[Data records]
__________________________________________________
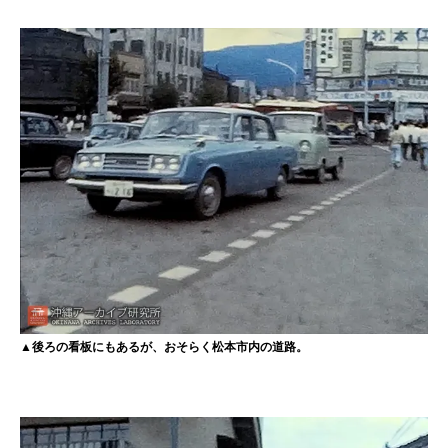
▲後ろの看板にもあるが、おそらく松本市内の道路。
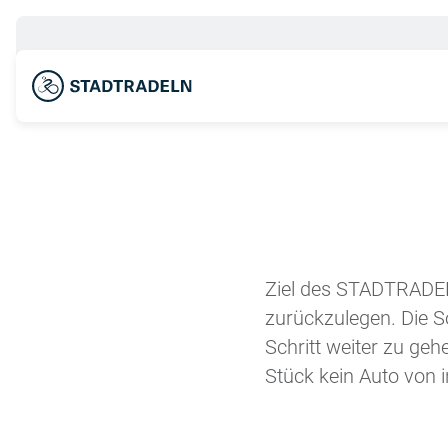
Ziel des STADTRADELN
zurückzulegen. Die S
Schritt weiter zu 
Stück kein Auto von 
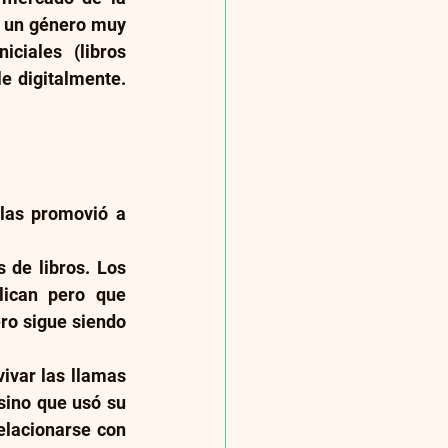
s un género muy 
iales (libros 
e digitalmente. 
las promovió a 
 de libros. Los 
ican pero que 
o sigue siendo 
ivar las llamas 
sino que usó su 
elacionarse con 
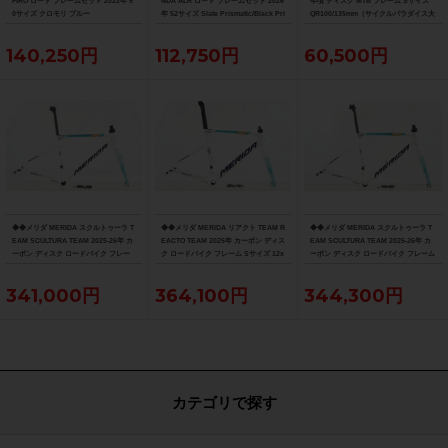
FIRO ロード フレームセット 2022年 5
NDA ALR ロード フレームセット 2026
年頃 ディスク MTB フレーム Sサイズ
0サイズ クロモリ ブルー
年 52サイズ Slate Prismatic/Black Pri
QR100/135mm（サイクルパラダイス大
smatic Fade
阪より配送）
140,250円
112,750円
60,500円
◆◆メリダ MERIDA スクルトゥーラ T
◆◆メリダ MERIDA リアクト TEAM R
◆◆メリダ MERIDA スクルトゥーラ T
EAM SCULTURA TEAM 2025-26年 カ
EACTO TEAM 2025年 カーボン ディス
EAM SCULTURA TEAM 2025-26年 カ
ーボン ディスク ロードバイク フレー
ク ロードバイク フレーム Sサイズ 12x
ーボン ディスク ロードバイク フレーム
ム XXSサイズ 12x100/142mm（サイ
100/142mm 700C（サイクルパラダイ
Sサイズ 12x100/142mm 700C（サイク
クルパラダイス大阪より配送）
ス大阪より配送）
ルパラダイス大阪より配送）
341,000円
364,100円
344,300円
カテゴリで探す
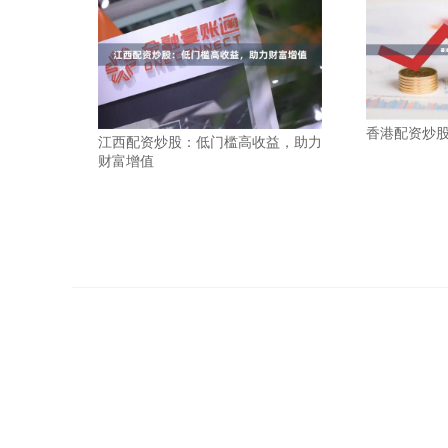
香港配资炒
江西配资炒股：低门槛高收益，助力
财富增值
__________________________________________________
* [Exercise brief]: Transcribe the records above exactly, leaving every picture out of the copy.

* [Answer]:
▲後ろの看板にもあるが、おそらく松本市内の道路。
Ziel des STADTRADELN
zurückzulegen. Die S
Schritt weiter zu 
Stück kein Auto von 
s un género muy 
iales (libros 
e digitalmente. 
las promovió a 
 de libros. Los 
ican pero que 
o sigue siendo 
ivar las llamas 
sino que usó su 
elacionarse con 
FIRO ロード フレームセット 2022年 5
NDA ALR ロード フレームセット 2026
年頃 ディスク MTB フレーム Sサイズ
0サイズ クロモリ ブルー
年 52サイズ Slate Prismatic/Black Pri
QR100/135mm（サイクルパラダイス大
smatic Fade
阪より配送）
140,250円
112,750円
60,500円
◆◆メリダ MERIDA スクルトゥーラ T
◆◆メリダ MERIDA リアクト TEAM R
◆◆メリダ MERIDA スクルトゥーラ T
EAM SCULTURA TEAM 2025-26年 カ
EACTO TEAM 2025年 カーボン ディス
EAM SCULTURA TEAM 2025-26年 カ
ーボン ディスク ロードバイク フレー
ク ロードバイク フレーム Sサイズ 12x
ーボン ディスク ロードバイク フレーム
ム XXSサイズ 12x100/142mm（サイ
100/142mm 700C（サイクルパラダイ
Sサイズ 12x100/142mm 700C（サイク
クルパラダイス大阪より配送）
ス大阪より配送）
ルパラダイス大阪より配送）
341,000円
364,100円
344,300円
カテゴリで探す
香港配资炒
江西配资炒股：低门槛高收益，助力
财富增值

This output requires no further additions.